- _DIRECTIONS_
Look through the data below for the string "sistema", and copy every line where it turns up.

[Page-level text extractions]
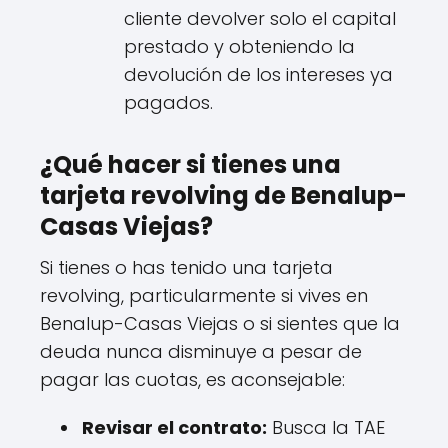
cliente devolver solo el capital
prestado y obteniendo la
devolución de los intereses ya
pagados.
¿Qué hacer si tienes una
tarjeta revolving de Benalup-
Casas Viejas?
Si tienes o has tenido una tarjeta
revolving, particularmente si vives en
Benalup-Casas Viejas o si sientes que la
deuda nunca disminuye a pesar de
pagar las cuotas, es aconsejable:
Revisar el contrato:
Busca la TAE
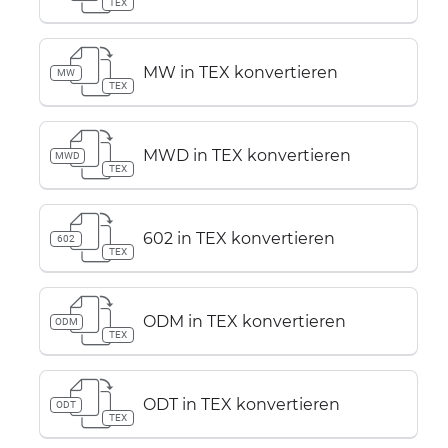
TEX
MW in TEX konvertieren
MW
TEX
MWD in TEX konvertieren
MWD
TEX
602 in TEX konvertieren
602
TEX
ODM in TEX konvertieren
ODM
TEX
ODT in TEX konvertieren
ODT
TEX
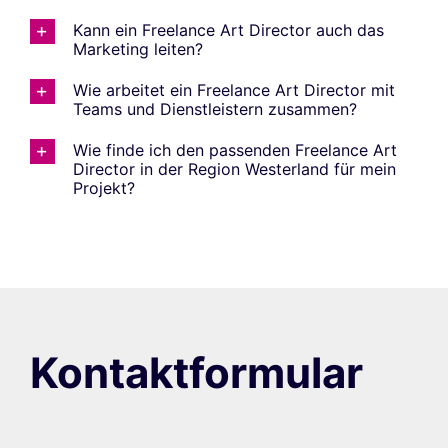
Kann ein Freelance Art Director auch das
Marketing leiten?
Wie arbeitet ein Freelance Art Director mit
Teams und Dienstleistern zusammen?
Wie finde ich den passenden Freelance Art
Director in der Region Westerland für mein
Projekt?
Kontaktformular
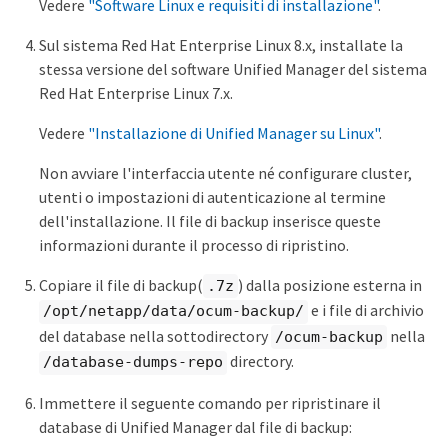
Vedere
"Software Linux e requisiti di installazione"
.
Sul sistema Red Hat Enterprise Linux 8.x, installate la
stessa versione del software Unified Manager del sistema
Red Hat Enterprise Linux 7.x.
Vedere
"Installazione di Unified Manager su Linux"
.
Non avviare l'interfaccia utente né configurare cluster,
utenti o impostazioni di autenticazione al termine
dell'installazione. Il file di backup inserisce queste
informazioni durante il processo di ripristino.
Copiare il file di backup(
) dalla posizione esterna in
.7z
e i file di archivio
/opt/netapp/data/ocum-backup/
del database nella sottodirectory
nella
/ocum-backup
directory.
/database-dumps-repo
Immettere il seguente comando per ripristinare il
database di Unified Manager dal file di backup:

--

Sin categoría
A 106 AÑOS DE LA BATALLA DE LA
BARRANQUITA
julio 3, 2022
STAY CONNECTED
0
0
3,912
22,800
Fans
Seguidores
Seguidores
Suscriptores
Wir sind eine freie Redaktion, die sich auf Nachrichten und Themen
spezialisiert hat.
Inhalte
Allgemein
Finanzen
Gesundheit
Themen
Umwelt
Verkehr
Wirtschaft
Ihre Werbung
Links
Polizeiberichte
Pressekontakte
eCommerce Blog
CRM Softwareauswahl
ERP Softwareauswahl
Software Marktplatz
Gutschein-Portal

- _FINISHED TASK_
Sul sistema Red Hat Enterprise Linux 8.x, installate la
stessa versione del software Unified Manager del sistema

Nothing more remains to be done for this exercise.